═══ Supplied material

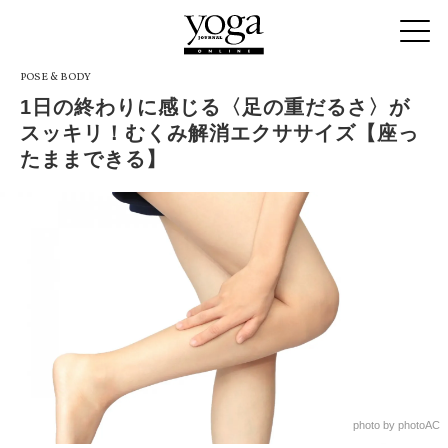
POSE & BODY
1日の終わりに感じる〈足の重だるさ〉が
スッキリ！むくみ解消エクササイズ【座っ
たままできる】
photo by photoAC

══════
═══ Supplied material

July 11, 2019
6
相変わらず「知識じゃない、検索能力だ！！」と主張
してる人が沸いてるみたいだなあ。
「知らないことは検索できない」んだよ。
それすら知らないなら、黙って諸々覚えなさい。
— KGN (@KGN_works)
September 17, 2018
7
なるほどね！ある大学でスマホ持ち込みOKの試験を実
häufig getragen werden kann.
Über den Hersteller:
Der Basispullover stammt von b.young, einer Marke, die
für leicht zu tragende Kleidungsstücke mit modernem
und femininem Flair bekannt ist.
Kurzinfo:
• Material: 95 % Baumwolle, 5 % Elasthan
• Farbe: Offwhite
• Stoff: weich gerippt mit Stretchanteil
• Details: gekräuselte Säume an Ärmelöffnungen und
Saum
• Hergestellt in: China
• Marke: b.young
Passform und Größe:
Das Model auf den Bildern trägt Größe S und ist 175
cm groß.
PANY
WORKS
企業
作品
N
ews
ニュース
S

══════
═══ Supplied material

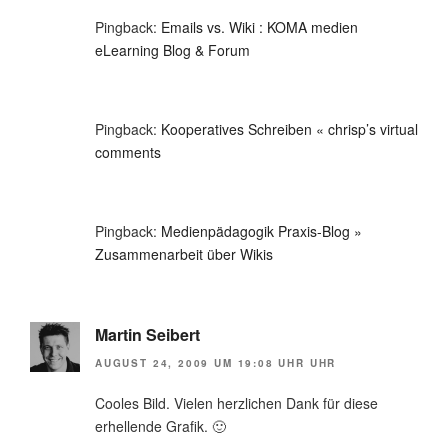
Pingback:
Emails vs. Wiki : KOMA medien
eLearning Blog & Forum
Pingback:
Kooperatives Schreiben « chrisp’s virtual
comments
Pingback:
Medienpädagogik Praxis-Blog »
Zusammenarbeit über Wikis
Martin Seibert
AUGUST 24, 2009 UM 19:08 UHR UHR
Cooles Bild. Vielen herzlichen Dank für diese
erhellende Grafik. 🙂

══════

_What you are asked to do:_
For the material above, reproduce exactly the lines from the line with "POSE & BODY" to the line with "photo by photoAC", inclusive, and exclude all others.

_Task response:_
POSE & BODY
1日の終わりに感じる〈足の重だるさ〉が
スッキリ！むくみ解消エクササイズ【座っ
たままできる】
photo by photoAC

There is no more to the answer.